▸ **EXERCISE GOAL**
Take the entries that follow and write each one out exactly.

DATASET section start

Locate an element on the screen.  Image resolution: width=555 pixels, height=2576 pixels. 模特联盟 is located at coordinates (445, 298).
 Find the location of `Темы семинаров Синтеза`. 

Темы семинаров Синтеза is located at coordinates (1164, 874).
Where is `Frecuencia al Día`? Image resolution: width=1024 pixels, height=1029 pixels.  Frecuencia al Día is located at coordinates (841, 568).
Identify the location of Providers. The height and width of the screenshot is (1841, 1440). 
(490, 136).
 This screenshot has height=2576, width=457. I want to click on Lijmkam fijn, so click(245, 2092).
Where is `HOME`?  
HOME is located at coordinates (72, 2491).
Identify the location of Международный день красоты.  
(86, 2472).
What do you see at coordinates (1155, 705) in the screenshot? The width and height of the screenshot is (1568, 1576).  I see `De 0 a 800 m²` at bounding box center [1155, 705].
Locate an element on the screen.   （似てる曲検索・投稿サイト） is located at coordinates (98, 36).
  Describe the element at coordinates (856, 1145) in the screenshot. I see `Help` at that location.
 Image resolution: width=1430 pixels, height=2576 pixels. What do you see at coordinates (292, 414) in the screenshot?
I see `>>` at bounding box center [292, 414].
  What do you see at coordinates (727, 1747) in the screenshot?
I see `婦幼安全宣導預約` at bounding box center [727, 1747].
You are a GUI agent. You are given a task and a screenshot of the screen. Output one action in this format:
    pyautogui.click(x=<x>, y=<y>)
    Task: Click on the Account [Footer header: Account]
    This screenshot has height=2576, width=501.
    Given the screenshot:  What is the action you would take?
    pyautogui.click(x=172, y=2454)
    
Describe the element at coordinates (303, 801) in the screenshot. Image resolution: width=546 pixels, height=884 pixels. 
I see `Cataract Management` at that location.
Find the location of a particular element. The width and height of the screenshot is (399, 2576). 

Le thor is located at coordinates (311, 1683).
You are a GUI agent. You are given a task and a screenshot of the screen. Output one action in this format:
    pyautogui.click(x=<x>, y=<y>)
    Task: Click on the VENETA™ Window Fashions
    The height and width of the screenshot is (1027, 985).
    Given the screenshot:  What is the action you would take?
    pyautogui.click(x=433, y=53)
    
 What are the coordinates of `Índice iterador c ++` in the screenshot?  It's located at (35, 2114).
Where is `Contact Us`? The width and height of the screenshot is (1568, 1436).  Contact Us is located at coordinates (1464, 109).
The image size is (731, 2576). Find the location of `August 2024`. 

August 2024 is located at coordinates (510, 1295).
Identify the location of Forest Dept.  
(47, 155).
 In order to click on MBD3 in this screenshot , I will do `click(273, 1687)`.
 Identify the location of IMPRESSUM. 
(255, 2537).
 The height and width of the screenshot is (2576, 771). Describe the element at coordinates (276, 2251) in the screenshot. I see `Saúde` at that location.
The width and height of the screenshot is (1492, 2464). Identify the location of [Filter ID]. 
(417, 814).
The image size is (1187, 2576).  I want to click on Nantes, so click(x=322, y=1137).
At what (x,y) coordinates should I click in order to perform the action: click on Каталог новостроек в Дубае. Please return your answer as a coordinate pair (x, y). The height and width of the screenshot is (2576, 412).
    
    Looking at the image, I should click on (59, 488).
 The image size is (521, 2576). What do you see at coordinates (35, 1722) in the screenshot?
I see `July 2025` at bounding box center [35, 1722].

DATASET section end

▸ **EXERCISE RESULT**
Locate an element on the screen.  Image resolution: width=555 pixels, height=2576 pixels. 模特联盟 is located at coordinates (445, 298).
 Find the location of `Темы семинаров Синтеза`. 

Темы семинаров Синтеза is located at coordinates (1164, 874).
Where is `Frecuencia al Día`? Image resolution: width=1024 pixels, height=1029 pixels.  Frecuencia al Día is located at coordinates (841, 568).
Identify the location of Providers. The height and width of the screenshot is (1841, 1440). 
(490, 136).
 This screenshot has height=2576, width=457. I want to click on Lijmkam fijn, so click(245, 2092).
Where is `HOME`?  
HOME is located at coordinates (72, 2491).
Identify the location of Международный день красоты.  
(86, 2472).
What do you see at coordinates (1155, 705) in the screenshot? The width and height of the screenshot is (1568, 1576).  I see `De 0 a 800 m²` at bounding box center [1155, 705].
Locate an element on the screen.   （似てる曲検索・投稿サイト） is located at coordinates (98, 36).
  Describe the element at coordinates (856, 1145) in the screenshot. I see `Help` at that location.
 Image resolution: width=1430 pixels, height=2576 pixels. What do you see at coordinates (292, 414) in the screenshot?
I see `>>` at bounding box center [292, 414].
  What do you see at coordinates (727, 1747) in the screenshot?
I see `婦幼安全宣導預約` at bounding box center [727, 1747].
You are a GUI agent. You are given a task and a screenshot of the screen. Output one action in this format:
    pyautogui.click(x=<x>, y=<y>)
    Task: Click on the Account [Footer header: Account]
    This screenshot has height=2576, width=501.
    Given the screenshot:  What is the action you would take?
    pyautogui.click(x=172, y=2454)
    
Describe the element at coordinates (303, 801) in the screenshot. Image resolution: width=546 pixels, height=884 pixels. 
I see `Cataract Management` at that location.
Find the location of a particular element. The width and height of the screenshot is (399, 2576). 

Le thor is located at coordinates (311, 1683).
You are a GUI agent. You are given a task and a screenshot of the screen. Output one action in this format:
    pyautogui.click(x=<x>, y=<y>)
    Task: Click on the VENETA™ Window Fashions
    The height and width of the screenshot is (1027, 985).
    Given the screenshot:  What is the action you would take?
    pyautogui.click(x=433, y=53)
    
 What are the coordinates of `Índice iterador c ++` in the screenshot?  It's located at (35, 2114).
Where is `Contact Us`? The width and height of the screenshot is (1568, 1436).  Contact Us is located at coordinates (1464, 109).
The image size is (731, 2576). Find the location of `August 2024`. 

August 2024 is located at coordinates (510, 1295).
Identify the location of Forest Dept.  
(47, 155).
 In order to click on MBD3 in this screenshot , I will do `click(273, 1687)`.
 Identify the location of IMPRESSUM. 
(255, 2537).
 The height and width of the screenshot is (2576, 771). Describe the element at coordinates (276, 2251) in the screenshot. I see `Saúde` at that location.
The width and height of the screenshot is (1492, 2464). Identify the location of [Filter ID]. 
(417, 814).
The image size is (1187, 2576).  I want to click on Nantes, so click(x=322, y=1137).
At what (x,y) coordinates should I click in order to perform the action: click on Каталог новостроек в Дубае. Please return your answer as a coordinate pair (x, y). The height and width of the screenshot is (2576, 412).
    
    Looking at the image, I should click on (59, 488).
 The image size is (521, 2576). What do you see at coordinates (35, 1722) in the screenshot?
I see `July 2025` at bounding box center [35, 1722].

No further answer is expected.